The Salmonella-containing vacuole: moving with the times

Abstract

Salmonella pathogenesis is dependent on its ability to invade and replicate within host cells. Following invasion the bacteria remain within a modified phagosome known as the Salmonella-containing vacuole (SCV), within which they will survive and replicate. Invasion and SCV biogenesis are dependent on two Type III secretion systems, T3SS1 and T3SS2, which are used to translocate distinct cohorts of bacterial effector proteins into the host cell. Elucidating the roles of individual effector proteins in SCV biogenesis has proven difficult but several distinct themes are now emerging and it is apparent that SCV biogenesis is an extremely dynamic process involving; extensive membrane remodeling, interactions with the endolysosomal pathway, actin rearrangements and microtubule-based movement and tubule extension.

Figure 1

Schematic representation of SCV biogenesis. Salmonella invade non phagocytic cells by inducing membrane ruffles on the plasma membrane. The bacteria are internalized into the early SCV (1), which is characterized by the presence of markers of the early endocytic pathway such as EEA1 and rab5. Within 15–60 min early endosome proteins are replaced by proteins normally found on late endosome or lysosomes, such as Lamps and vATPase, and SCVs are predominantly localized near the nucleus (2). Finally after 4–6 hr bacterial replication is initiated and Sif tubules extend radially along microtubules (3). In non-polarized epithelial cells microtubules emanate from the juxtanuclear MTOC forming a radial array of uniformly polarized microtubules whose plus ends are closest to the plasma membrane.

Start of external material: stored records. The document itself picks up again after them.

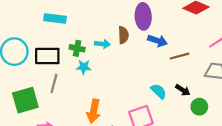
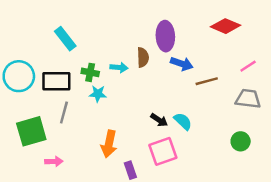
cyan rectangle: (55, 19) -> (65, 39), turned 45
black arrow: (183, 90) -> (159, 120), moved
green circle: (199, 107) -> (241, 141), moved

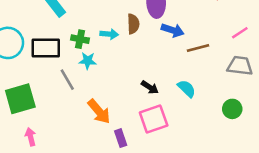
gray line: (64, 113) -> (67, 80), moved, turned -45
cyan semicircle: (183, 121) -> (187, 89), moved
orange arrow: (109, 144) -> (99, 111), turned -52
pink arrow: (54, 161) -> (31, 137), moved, turned -102

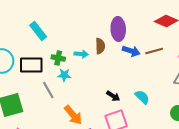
brown line: (198, 48) -> (154, 51), moved

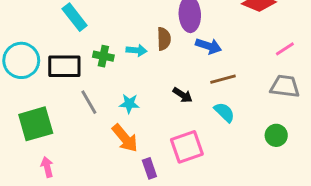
brown line: (154, 51) -> (223, 79), moved
cyan star: (64, 75) -> (129, 104), moved
black arrow: (113, 96) -> (183, 95), moved

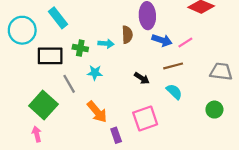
pink line: (285, 49) -> (185, 42), moved
cyan circle: (21, 60) -> (22, 30), moved
cyan star: (129, 104) -> (95, 73), moved
green square: (36, 124) -> (43, 105), moved, turned -32

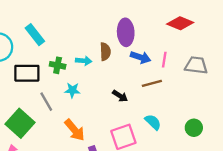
pink line: (185, 42) -> (164, 60), turned -48
gray trapezoid: (221, 72) -> (196, 65), moved
cyan semicircle: (174, 92) -> (153, 122), moved

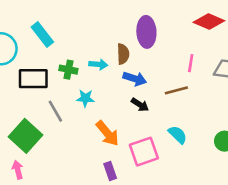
blue arrow: (140, 57) -> (135, 79), moved
orange arrow: (75, 130) -> (107, 133), moved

In these cells the Golgi, lysosomes and endoplasmic recycling compartment (ERC) are concentrated near the MTOC. The localization of these compartments is mediated largely by interactions with microtubule-based motors such as dynein and kinesin, which mediate retrograde (blue arrows) and anterograde movement (green arrows) respectively. Salmonella utilize the same cellular system for translocation of SCVs towards the nucleus and subsequent extension of Sifs.